[SUPPLIED DATA Boundary: Start]

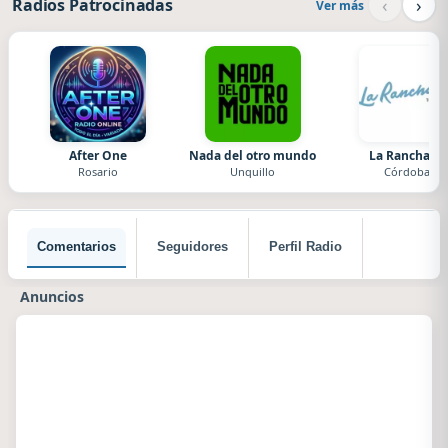
‹
›
Radios Patrocinadas
Ver más
After One
Nada del otro mundo
La Ranchada
Rosario
Unquillo
Córdoba
Comentarios
Seguidores
Perfil Radio
Anuncios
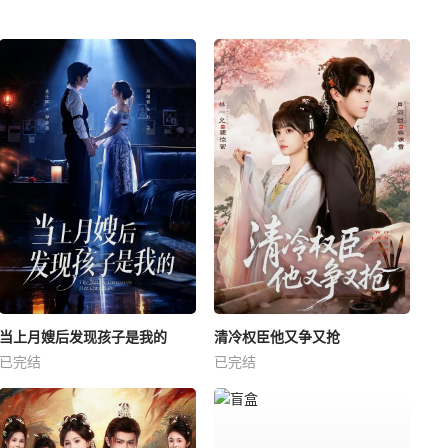
当上月嫂后发现孩子是我的
清冷权臣他又争又抢
已完结
已完结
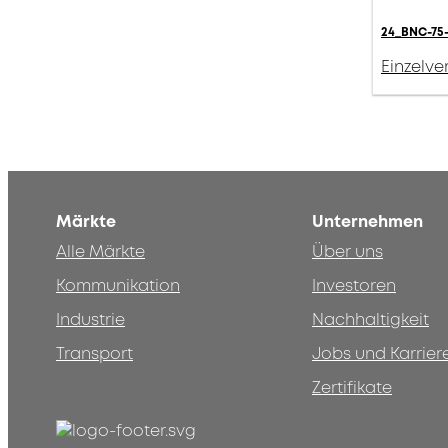
24_BNC-75-
Einzelv
Märkte
Unternehmen
Alle Märkte
Über uns
Kommunikation
Investoren
Industrie
Nachhaltigkeit
Transport
Jobs und Karrier
Zertifikate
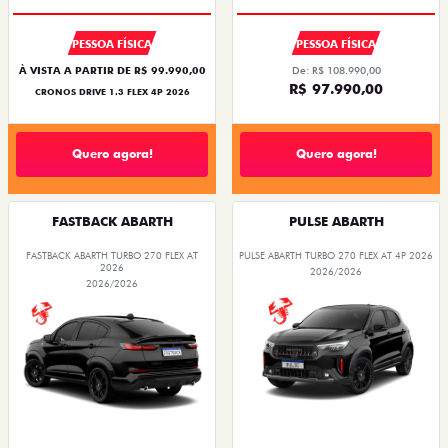
PESSOA FÍSICA
PESSOA FÍSICA
À VISTA A PARTIR DE R$ 99.990,00
De: R$ 108.990,00
R$ 97.990,00
CRONOS DRIVE 1.3 FLEX 4P 2026
Quero agora!
Quero agora!
FASTBACK ABARTH
PULSE ABARTH
FASTBACK ABARTH TURBO 270 FLEX AT
PULSE ABARTH TURBO 270 FLEX AT 4P 2026
2026
2026/2026
2026/2026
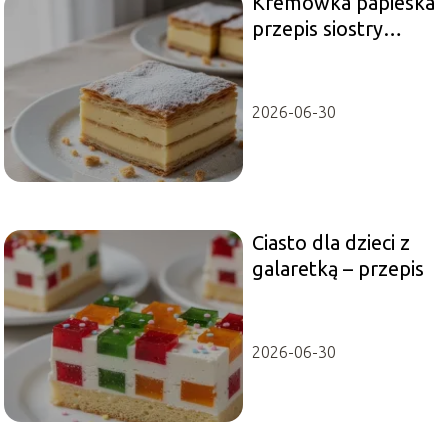
Kremówka papieska
przepis siostry
Anastazji – jak
przyrządzić?
2026-06-30
Ciasto dla dzieci z
galaretką – przepis
2026-06-30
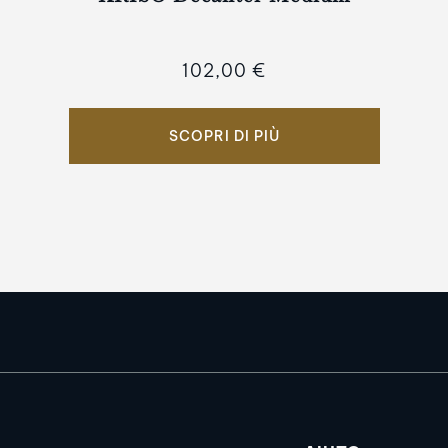
102,00 €
SCOPRI DI PIÙ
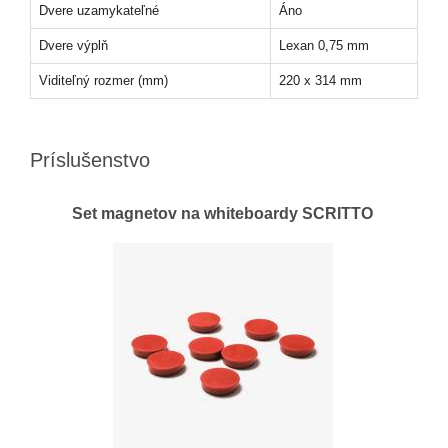
Dvere uzamykateľné
Áno
Dvere výplň
Lexan 0,75 mm
Viditeľný rozmer (mm)
220 x 314 mm
Príslušenstvo
Set magnetov na whiteboardy SCRITTO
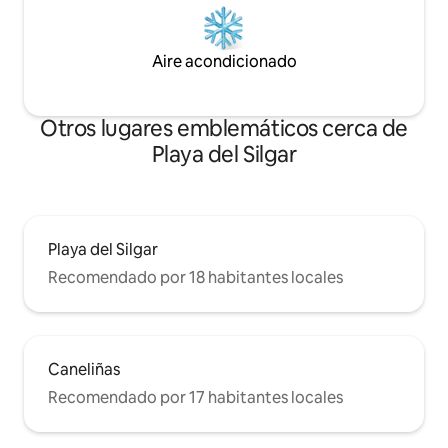
Aire acondicionado
Otros lugares emblemáticos cerca de
Playa del Silgar
Playa del Silgar
Recomendado por 18 habitantes locales
Caneliñas
Recomendado por 17 habitantes locales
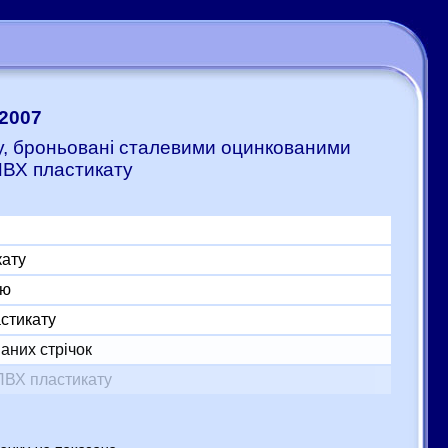
:2007
ту, броньовані сталевими оцинкованими
ПВХ пластикату
кату
ою
астикату
аних стрічок
ПВХ пластикату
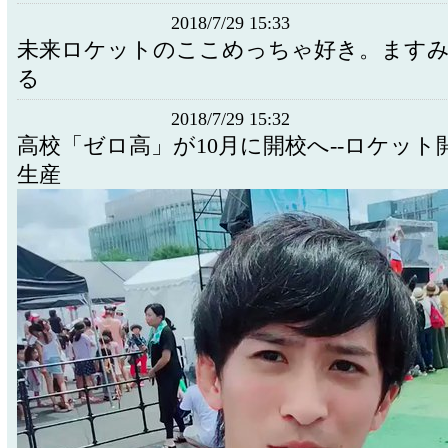
2018/7/29 15:33
未来ロケットのここめっちゃ好き。ます
る
2018/7/29 15:32
高校「ゼロ高」が10月に開校へ--ロケット
生産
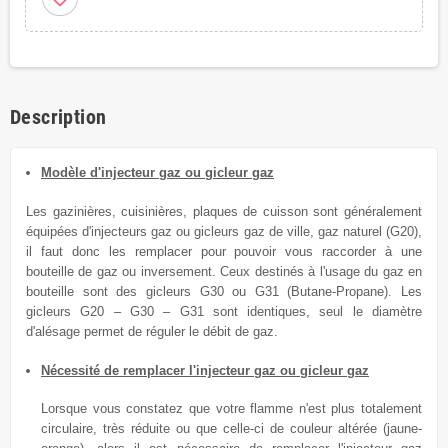
Description
Modèle d'injecteur gaz ou gicleur gaz
Les gazinières, cuisinières, plaques de cuisson sont généralement
équipées
d'injecteurs gaz ou gicleurs
gaz de
ville, gaz naturel (G20),
il faut donc les remplacer
pour
pouvoir vous raccorder à une
bouteille de gaz ou inversement.
Ceux destinés à l'usage du
gaz en
bouteille sont des gicleurs G30 ou G31 (Butane-Propane). Les
gicleurs G20 – G30 – G31 sont identiques, seul le diamètre
d'alésage permet de réguler le débit de gaz.
Nécessité de remplacer l'injecteur gaz ou gicleur gaz
Lorsque vous constatez que votre flamme n'est plus totalement
circulaire, très réduite ou que celle-ci de couleur altérée (jaune-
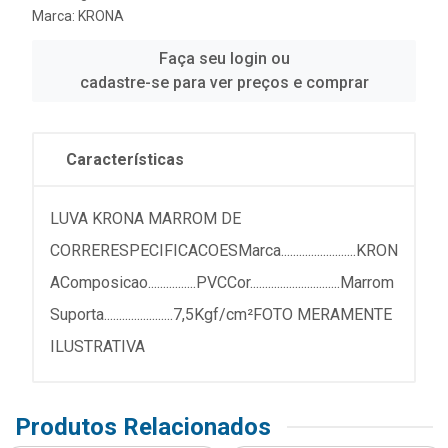
Marca:
KRONA
Faça seu login ou
cadastre-se para ver preços e comprar
Características
LUVA KRONA MARROM DE
CORRERESPECIFICACOESMarca.........................KRON
AComposicao................PVCCor..............................Marrom
Suporta.......................7,5Kgf/cm²FOTO MERAMENTE
ILUSTRATIVA
Produtos Relacionados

[SUPPLIED DATA Boundary: End]

> **THE TASK**
Repeat all of the entries above word for word and omit the pictures.

> **RESPONSE BOX**
‹
›
Radios Patrocinadas
Ver más
After One
Nada del otro mundo
La Ranchada
Rosario
Unquillo
Córdoba
Comentarios
Seguidores
Perfil Radio
Anuncios
当上月嫂后发现孩子是我的
清冷权臣他又争又抢
已完结
已完结
24_BNC-75-
Einzelv
Märkte
Unternehmen
Alle Märkte
Über uns
Kommunikation
Investoren
Industrie
Nachhaltigkeit
Transport
Jobs und Karrier
Zertifikate
PESSOA FÍSICA
PESSOA FÍSICA
À VISTA A PARTIR DE R$ 99.990,00
De: R$ 108.990,00
R$ 97.990,00
CRONOS DRIVE 1.3 FLEX 4P 2026
Quero agora!
Quero agora!
FASTBACK ABARTH
PULSE ABARTH
FASTBACK ABARTH TURBO 270 FLEX AT
PULSE ABARTH TURBO 270 FLEX AT 4P 2026
2026
2026/2026
2026/2026
Kremówka papieska
przepis siostry
Anastazji – jak
przyrządzić?
2026-06-30
Ciasto dla dzieci z
galaretką – przepis
2026-06-30
102,00 €
SCOPRI DI PIÙ
Dvere uzamykateľné
Áno
Dvere výplň
Lexan 0,75 mm
Viditeľný rozmer (mm)
220 x 314 mm
Príslušenstvo
Set magnetov na whiteboardy SCRITTO
Aire acondicionado
Otros lugares emblemáticos cerca de
Playa del Silgar
Playa del Silgar
Recomendado por 18 habitantes locales
Caneliñas
Recomendado por 17 habitantes locales
:2007
ту, броньовані сталевими оцинкованими
ПВХ пластикату
кату
ою
астикату
аних стрічок
ПВХ пластикату
2018/7/29 15:33
未来ロケットのここめっちゃ好き。ます
る
2018/7/29 15:32
高校「ゼロ高」が10月に開校へ--ロケット
生産
Description
Modèle d'injecteur gaz ou gicleur gaz
Les gazinières, cuisinières, plaques de cuisson sont généralement
équipées
d'injecteurs gaz ou gicleurs
gaz de
ville, gaz naturel (G20),
il faut donc les remplacer
pour
pouvoir vous raccorder à une
bouteille de gaz ou inversement.
Ceux destinés à l'usage du
gaz en
bouteille sont des gicleurs G30 ou G31 (Butane-Propane). Les
gicleurs G20 – G30 – G31 sont identiques, seul le diamètre
d'alésage permet de réguler le débit de gaz.
Nécessité de remplacer l'injecteur gaz ou gicleur gaz
Lorsque vous constatez que votre flamme n'est plus totalement
circulaire, très réduite ou que celle-ci de couleur altérée (jaune-
Marca:
KRONA
Faça seu login ou
cadastre-se para ver preços e comprar
Características
LUVA KRONA MARROM DE
CORRERESPECIFICACOESMarca.........................KRON
AComposicao................PVCCor..............................Marrom
Suporta.......................7,5Kgf/cm²FOTO MERAMENTE
ILUSTRATIVA
Produtos Relacionados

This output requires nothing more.